Элизабет покраснела, кивнула и попросила мужа:

— Проверь, пожалуйста, хватит ли семян. Возьми с собой эту карту, когда пойдешь в амбары. И если будет время, начинай посещать ткачей. Эдмунд скажет тебе, где они живут. Узнай сколько сукна соткано. Мне нужно готовить судно к рейсу в Нидерланды. Оптовые торговцы всегда счастливы видеть на рынке сукно из Фрайарсгейта.

Бэн вышел из библиотеки. Уж очень она деловита, его молодая жена. Неужели все молодожены проводят день своей свадьбы подобным образом?

Она хорошо прятала гнев за маской ледяного безразличия, но он знал, сколько страсти таится в этой женщине. Его ждут тяжелые времена, но он не собирался отступать, Элизабет так легко его не простит, но у него есть веский довод: он всегда был с ней честен. Неужели она сердится на него за то, что он был верен отцу?

Бэн пожал плечами. Рано или поздно она опомнится. А если нет?…

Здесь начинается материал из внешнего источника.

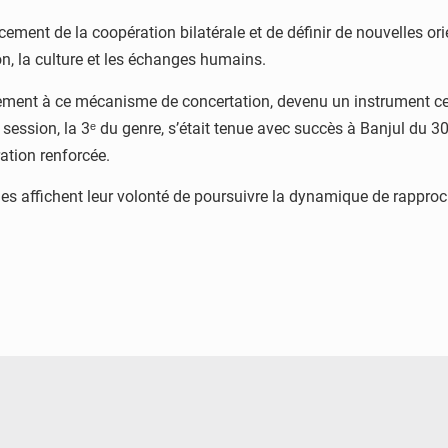
cement de la coopération bilatérale et de définir de nouvelles ori
ion, la culture et les échanges humains.
ement à ce mécanisme de concertation, devenu un instrument cen
session, la 3ᵉ du genre, s’était tenue avec succès à Banjul du 30 
ation renforcée.
rties affichent leur volonté de poursuivre la dynamique de rapp
© Image d'illustration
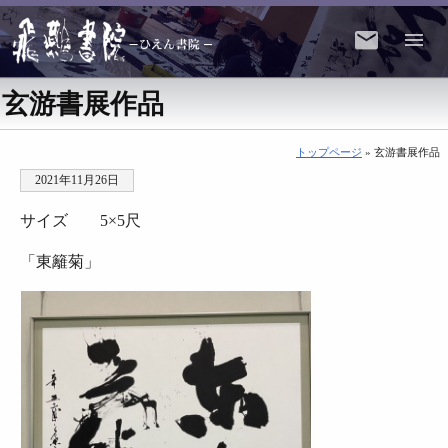
玄游書展作品
トップページ
» 玄游書展作品
2021年11月26日
サイズ 5×5尺
「東籬菊」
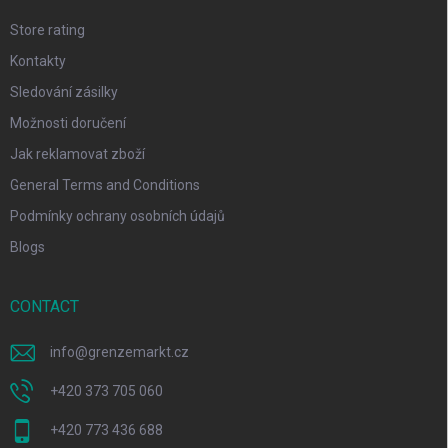
Store rating
Kontakty
Sledování zásilky
Možnosti doručení
Jak reklamovat zboží
General Terms and Conditions
Podmínky ochrany osobních údajů
Blogs
CONTACT
info
@
grenzemarkt.cz
+420 373 705 060
+420 773 436 688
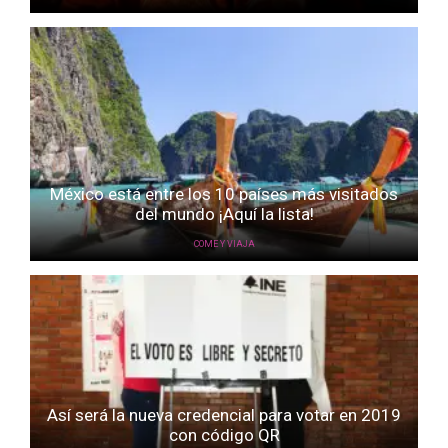
México está entre los 10 países más visitados
del mundo ¡Aquí la lista!
COME Y VIAJA
Así será la nueva credencial para votar en 2019
con código QR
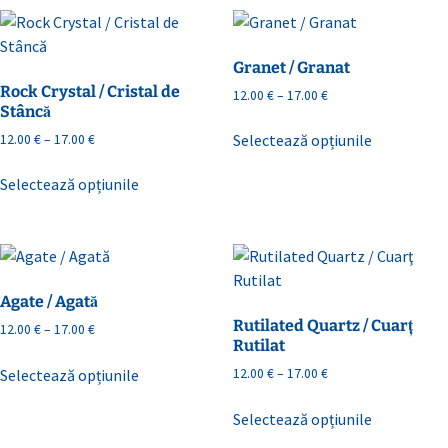
Granet / Granat
Rock Crystal / Cristal de
Interval
12.00
€
–
17.00
€
Stâncă
de
Acest
prețuri:
Interval
Selectează opțiunile
12.00
€
–
17.00
€
produs
12.00 €
de
Acest
are
până
prețuri:
Selectează opțiunile
produs
mai
la
12.00 €
are
17.00 €
multe
până
mai
la
variații.
17.00 €
multe
Opțiunile
variații.
pot
Agate / Agată
Opțiunile
fi
Rutilated Quartz / Cuarţ
Interval
12.00
€
–
17.00
€
pot
alese
Rutilat
de
Acest
fi
în
prețuri:
Interval
Selectează opțiunile
12.00
€
–
17.00
€
produs
alese
pagina
12.00 €
de
Acest
are
în
până
produsului.
prețuri:
Selectează opțiunile
produs
mai
la
pagina
12.00 €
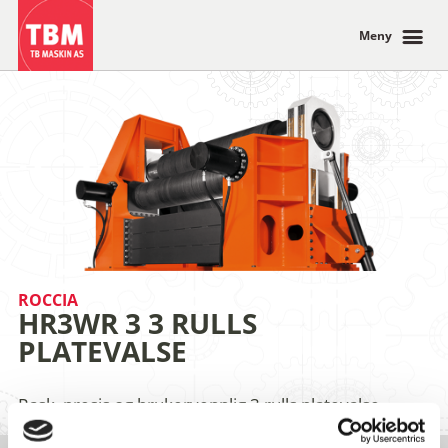
Meny
ROCCIA
HR3WR 3 3 RULLS
PLATEVALSE
Rask, presis og brukervennlig 3 rulls platevalse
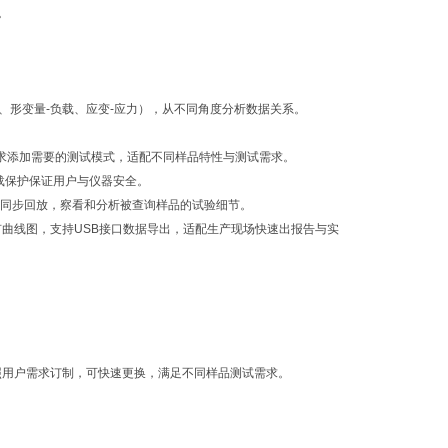
。
量、形变量-负载、应变-应力），从不同角度分析数据关系。
需求添加需要的测试模式，适配不同样品特性与测试需求。
过载保护保证用户与仪器安全。
据同步回放，察看和分析被查询样品的试验细节。
带有曲线图，支持USB接口数据导出，适配生产现场快速出报告与实
照用户需求订制，可快速更换，满足不同样品测试需求。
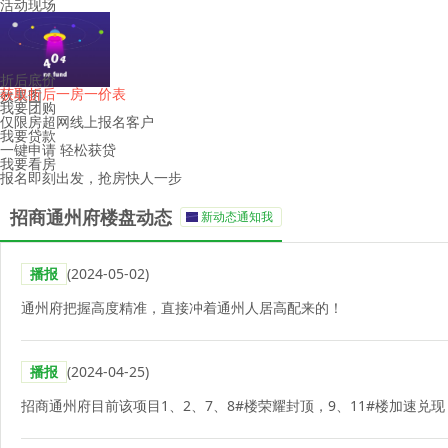
活动现场
折后底价
获取折后一房一价表
效果图
我要团购
仅限房超网线上报名客户
我要贷款
一键申请 轻松获贷
我要看房
报名即刻出发，抢房快人一步
招商通州府楼盘动态
新动态通知我
播报
(2024-05-02)
通州府把握高度精准，直接冲着通州人居高配来的！
播报
(2024-04-25)
招商通州府目前该项目1、2、7、8#楼荣耀封顶，9、11#楼加速兑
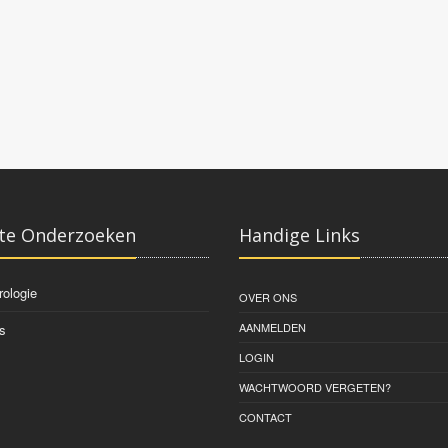
te Onderzoeken
Handige Links
rologie
OVER ONS
AANMELDEN
s
LOGIN
WACHTWOORD VERGETEN?
CONTACT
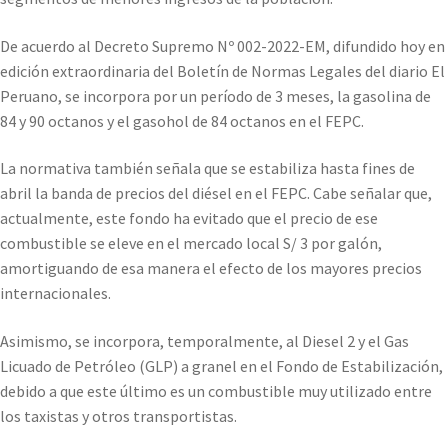
De acuerdo al Decreto Supremo Nº 002-2022-EM, difundido hoy en
edición extraordinaria del Boletín de Normas Legales del diario El
Peruano, se incorpora por un período de 3 meses, la gasolina de
84 y 90 octanos y el gasohol de 84 octanos en el FEPC.
La normativa también señala que se estabiliza hasta fines de
abril la banda de precios del diésel en el FEPC. Cabe señalar que,
actualmente, este fondo ha evitado que el precio de ese
combustible se eleve en el mercado local S/ 3 por galón,
amortiguando de esa manera el efecto de los mayores precios
internacionales.
Asimismo, se incorpora, temporalmente, al Diesel 2 y el Gas
Licuado de Petróleo (GLP) a granel en el Fondo de Estabilización,
debido a que este último es un combustible muy utilizado entre
los taxistas y otros transportistas.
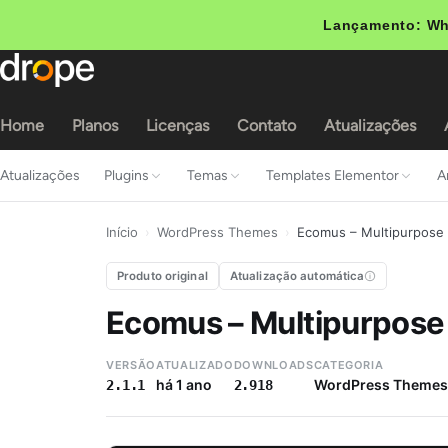
Lançamento: Wh
Home
Planos
Licenças
Contato
Atualizações
Atualizações
Plugins
Temas
Templates Elementor
A
Início
›
WordPress Themes
›
Ecomus – Multipurpos
Produto original
Atualização automática
Ecomus – Multipurpo
VERSÃO
ATUALIZADO
DOWNLOADS
CATEGORIA
há 1 ano
WordPress Themes
2.1.1
2.918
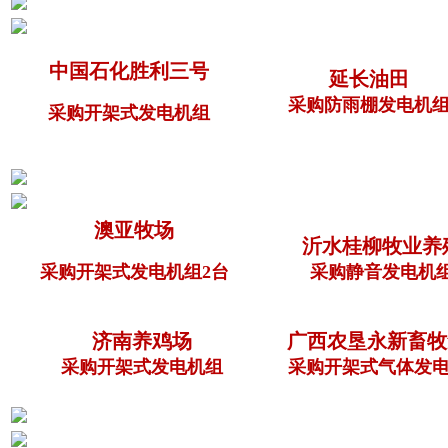
中国石化胜利三号
延长油田
采购防雨棚发电机
采购开架式发电机组
澳亚牧场
沂水桂柳牧业养
采购开架式发电机组2台
采购静音发电机
济南养鸡场
广西农垦永新畜牧
采购开架式发电机组
采购开架式气体发电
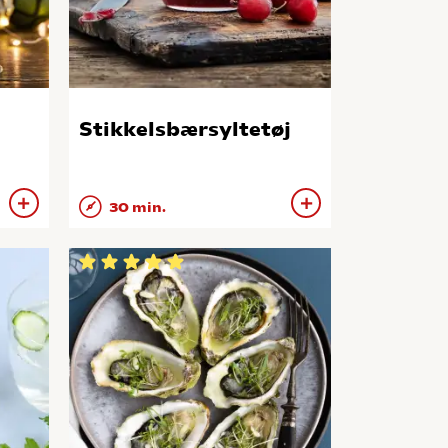
Stikkelsbærsyltetøj
30 min.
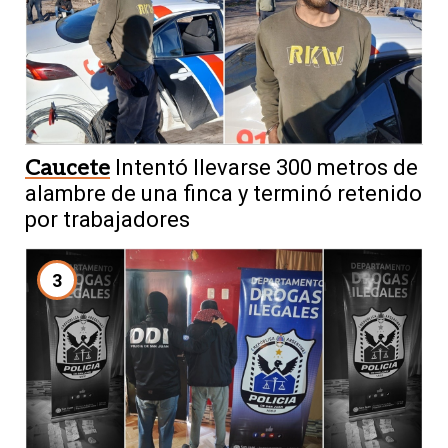
Caucete
Intentó llevarse 300 metros de
alambre de una finca y terminó retenido
por trabajadores
3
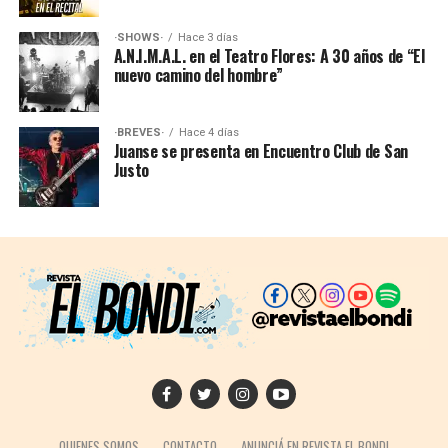
·SHOWS·
Hace 3 días
A.N.I.M.A.L. en el Teatro Flores: A 30 años de “El
nuevo camino del hombre”
·BREVES·
Hace 4 días
Juanse se presenta en Encuentro Club de San
Justo
QUIENES SOMOS
CONTACTO
ANUNCIÁ EN REVISTA EL BONDI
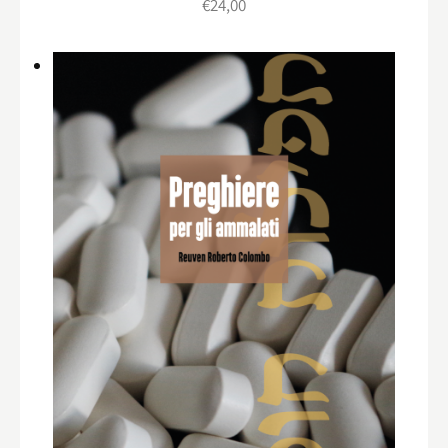
€
24,00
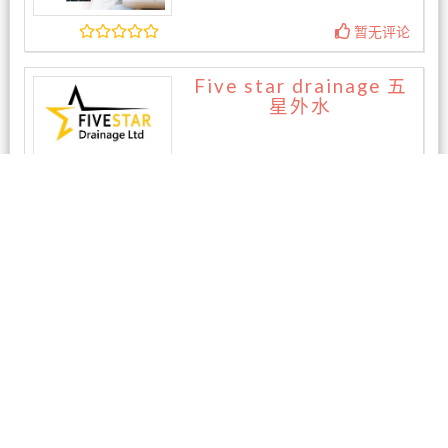
暂无评论
Five star drainage 五
星外水
暂无评论
相关商家
南方探索 Southern Disc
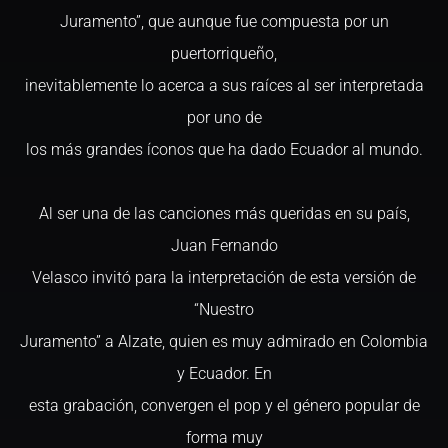
Juramento”, que aunque fue compuesta por un
puertorriqueño,
inevitablemente lo acerca a sus raíces al ser interpretada
por uno de
los más grandes íconos que ha dado Ecuador al mundo.
Al ser una de las canciones más queridas en su país,
Juan Fernando
Velasco invitó para la interpretación de esta versión de
“Nuestro
Juramento” a Alzate, quien es muy admirado en Colombia
y Ecuador. En
esta grabación, convergen el pop y el género popular de
forma muy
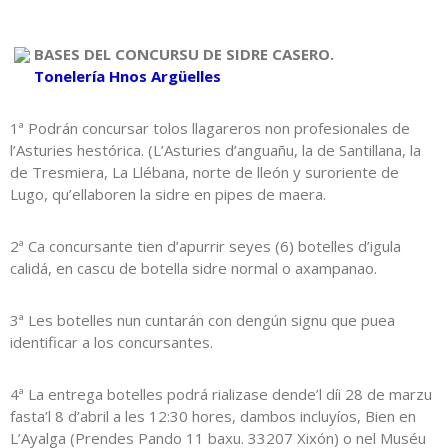
BASES DEL CONCURSU DE SIDRE CASERO.
Tonelería Hnos Argüelles
1ª Podrán concursar tolos llagareros non profesionales de
l’Asturies hestórica. (L’Asturies d’anguañu, la de Santillana, la
de Tresmiera, La Llébana, norte de lleón y suroriente de
Lugo, qu’ellaboren la sidre en pipes de maera.
2ª Ca concursante tien d’apurrir seyes (6) botelles d’igula
calidá, en cascu de botella sidre normal o axampanao.
3ª Les botelles nun cuntarán con dengún signu que puea
identificar a los concursantes.
4ª La entrega botelles podrá rializase dende’l díi 28 de marzu
fasta’l 8 d’abril a les 12:30 hores, dambos incluyíos, Bien en
L’Ayalga (Prendes Pando 11 baxu. 33207 Xixón) o nel Muséu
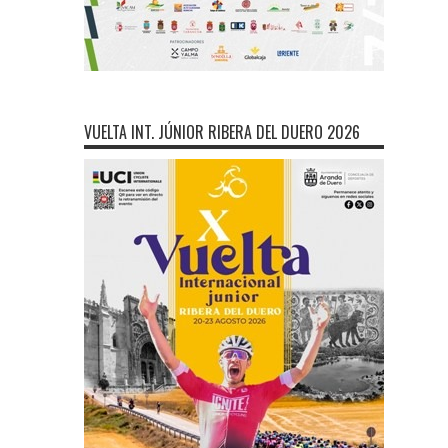
VUELTA INT. JÚNIOR RIBERA DEL DUERO 2026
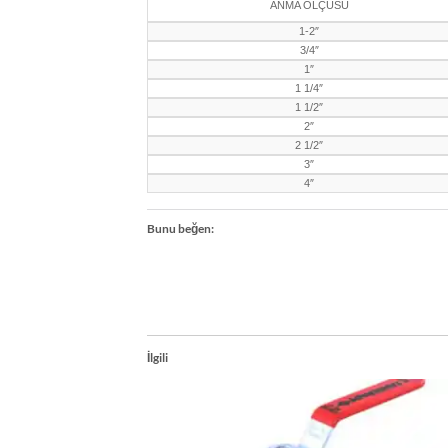
ANMA ÖLÇÜSÜ
1-2″
3/4″
1″
1 1/4″
1 1/2″
2″
2 1/2″
3″
4″
Bunu beğen:
İlgili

Прошло несколько недель, и каждый новый день, не считая субботы, был похож на предыдущие. Они вставали, завтракали и принимались за работу. Обедали в полдень и снова работали до заката. После ужина Элизабет исчезала в своей комнате. Она редко говорила с мужем, отделываясь приказаниями или обсуждая дела, Несколько раз он пытался занять ее игрой в "Зайца и собак", но она отказывалась. В ней не ощущалось открытой враждебности, она слушалась его советов, но между ними не было ни тепла, ни нежности.

И с каждым днем живот Элизабет все больше рос. Она уже переваливалась на ходу, как утка, и стала немного задыхаться. И становилась все раздражительнее. Бэн поймал себя на том, что с нетерпением ждет возвращения тещи.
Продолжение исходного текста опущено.